I like to use sprouted brown rice instead of the traditional white rice, adding in the salty-sea liquor from the oysters in place of some of the water..
Chocolate-colored roux, the Cajun/Creole “holy trinity” of red bell pepper, celery and roux, homemade shrimp stock, pecan wood-smoked Andouille, fresh crab and oysters..
1/2 cup organic, all-purpose flour
4 ounces pastured butter
1 Spanish onion, cut into 1/2-inch dice
1 fresh bay leaf
5 cups homemade shrimp stock (substitute chicken stock)
3 garlic cloves, minced
2 teaspoons dried thyme
1 jalapeno, minced
1/2 pound fresh okra, sliced 1/4 inch thick
3 large tomatoes, finely chopped
1 pound andouille sausage, sliced 1/4 inch thick
3 cups bottled clam juice
1 pound lump crabmeat, picked over
2 dozen shucked oysters and their liquor
3 tablespoons organic Worcestershire sauce
1 red bell pepper, cut into 1/2-inch dice
3 tablespoons filé powder (divided)
3 large celery ribs, cut into 1/2-inch dice
sea salt and black pepper
parsley, chopped for garnish
green onions, sliced for garnish
In a large pot, stir the flour and butter until smooth. Cook over moderate heat, stirring every 45 seconds, until the roux turns a rich brown color, about 20 minutes.
Add the Andouille, celery, onion, red pepper, jalapeno, garlic, okra, thyme, bay leaf and half of the filé powder and cook over moderate heat, stirring occasionally, until the onion is translucent, about 5 minutes.
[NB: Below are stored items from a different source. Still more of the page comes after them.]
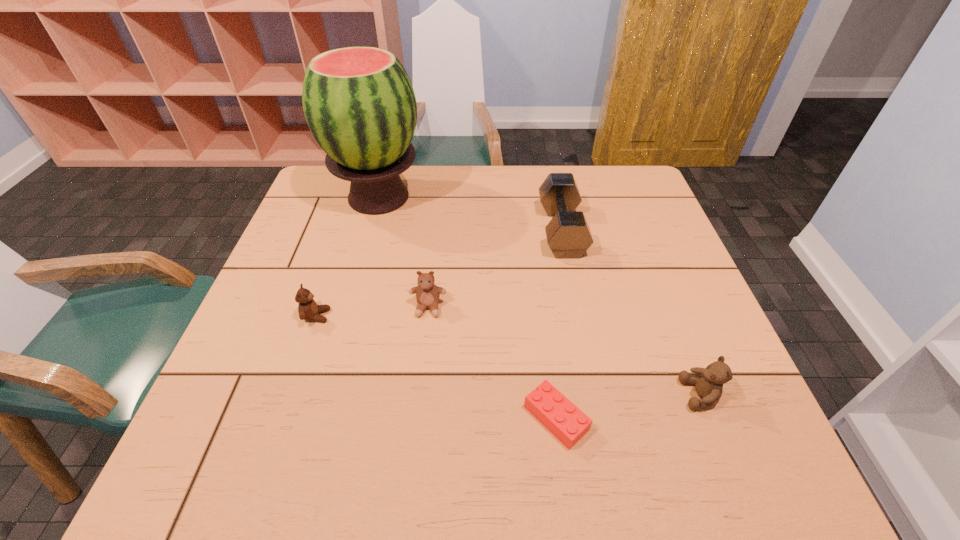 The height and width of the screenshot is (540, 960). I want to click on object that is positioned at the right edge, so click(709, 385).

Where is `object situated at the far left corner`? The image size is (960, 540). object situated at the far left corner is located at coordinates (359, 103).

Identify the location of blank space at the far edge. (499, 194).

Where is `vacant space at the near edge of the desktop`? The width and height of the screenshot is (960, 540). vacant space at the near edge of the desktop is located at coordinates (533, 476).

The width and height of the screenshot is (960, 540). In the image, there is a desktop. Find the location of `free space at the left edge`. free space at the left edge is located at coordinates (331, 211).

Locate an element on the screen. This screenshot has width=960, height=540. free space at the right edge of the desktop is located at coordinates (673, 288).

You are a GUI agent. You are given a task and a screenshot of the screen. Output one action in this format:
    pyautogui.click(x=<x>, y=<y>)
    Task: Click on the blank space at the far left corner of the desktop
    
    Given the screenshot: What is the action you would take?
    pyautogui.click(x=324, y=193)

Locate an element on the screen. The height and width of the screenshot is (540, 960). free space at the far right corner of the desktop is located at coordinates (617, 166).

Locate an element on the screen. The image size is (960, 540). free space between the dumbbell and the Lego is located at coordinates (559, 324).

This screenshot has height=540, width=960. I want to click on vacant area that lies between the watermelon and the leftmost teddy bear, so click(348, 256). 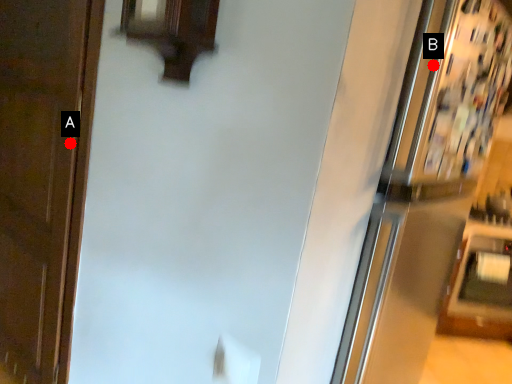 Question: Two points are circled on the image, labeled by A and B beside each circle. Which point is farther from the camera taking this photo?

Choices:
 (A) A is further
 (B) B is further

Answer: (A) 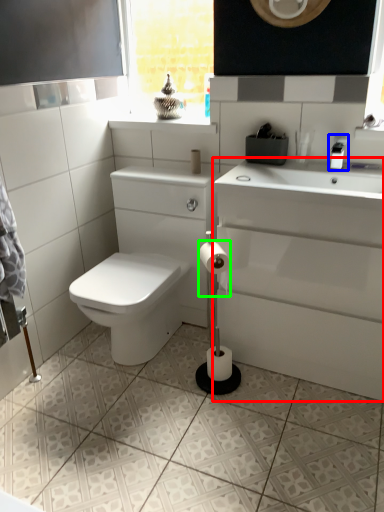 Question: Considering the real-world distances, which object is closest to porcelain (highlighted by a red box)? faucet (highlighted by a blue box) or toilet paper (highlighted by a green box).

Choices:
 (A) faucet
 (B) toilet paper

Answer: (B) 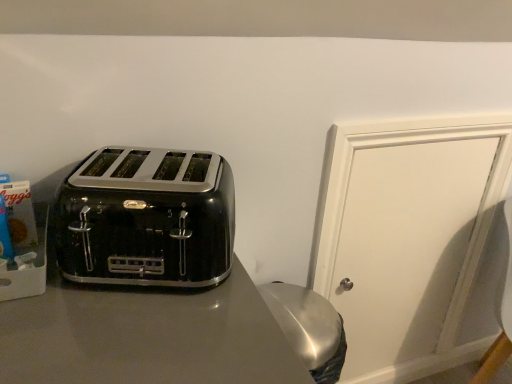 Question: Considering their positions, is white matte door at center located in front of or behind black glossy toaster at left?

Choices:
 (A) front
 (B) behind

Answer: (B)

Question: Would you say white matte door at center is to the left or to the right of black glossy toaster at left in the picture?

Choices:
 (A) left
 (B) right

Answer: (B)

Question: Is white matte door at center situated inside black glossy toaster at left or outside?

Choices:
 (A) outside
 (B) inside

Answer: (A)

Question: Is black glossy toaster at left in front of or behind white matte door at center in the image?

Choices:
 (A) front
 (B) behind

Answer: (A)

Question: From the image's perspective, is black glossy toaster at left located above or below white matte door at center?

Choices:
 (A) above
 (B) below

Answer: (A)

Question: Is black glossy toaster at left bigger or smaller than white matte door at center?

Choices:
 (A) small
 (B) big

Answer: (A)

Question: Is black glossy toaster at left to the left or to the right of white matte door at center in the image?

Choices:
 (A) left
 (B) right

Answer: (A) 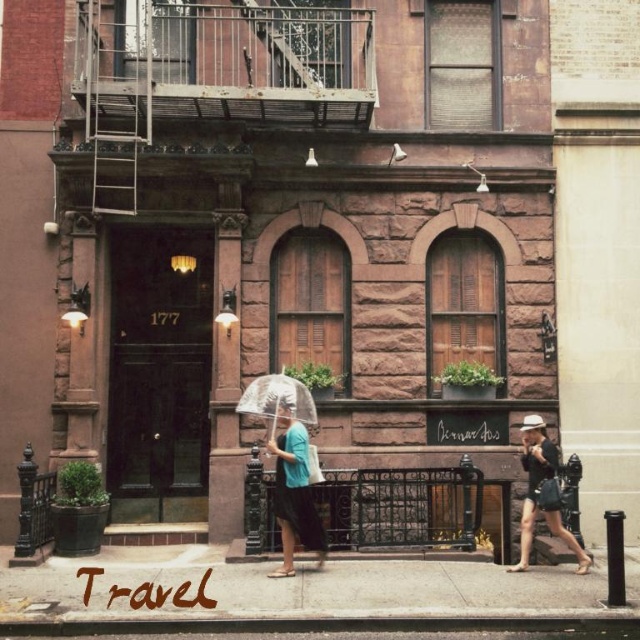 Who is more distant from viewer, [218,609] or [304,412]?

The point [304,412] is behind.

Looking at this image, is the position of smooth concrete pavement at center more distant than that of transparent plastic umbrella at center?

Yes, it is.

Does point (234, 588) lie in front of point (241, 397)?

Yes, point (234, 588) is in front of point (241, 397).

You are a GUI agent. You are given a task and a screenshot of the screen. Output one action in this format:
    pyautogui.click(x=<x>, y=<y>)
    Task: Click on the smooth concrete pavement at center
    
    Given the screenshot: What is the action you would take?
    (321, 588)

Is point (282, 419) less distant than point (307, 388)?

That is True.

Does matte blue shirt at center have a greater height compared to transparent plastic umbrella at center?

Yes.

Find the location of `matte blue shirt at center`. matte blue shirt at center is located at coordinates (294, 492).

Can you confirm if matte blue shirt at center is positioned to the left of matte black dress at lower right?

Correct, you'll find matte blue shirt at center to the left of matte black dress at lower right.

Is matte blue shirt at center closer to the viewer compared to matte black dress at lower right?

Yes, it is in front of matte black dress at lower right.

What do you see at coordinates (294, 492) in the screenshot?
I see `matte blue shirt at center` at bounding box center [294, 492].

The width and height of the screenshot is (640, 640). What are the coordinates of `matte blue shirt at center` in the screenshot? It's located at (294, 492).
Add the stock, clam juice, Worcestershire and tomatoes and bring to a boil. Reduce the heat to low and simmer for 1 hour, stirring occasionally. Stir in the remaining filé powder and add the crab, oysters and their liquor. Season with salt and pepper and simmer gently for 1 minute to just cook the oysters. Serve the gumbo with rice or bread.
Not the same recipe, but who doesn’t miss Justin Wilson?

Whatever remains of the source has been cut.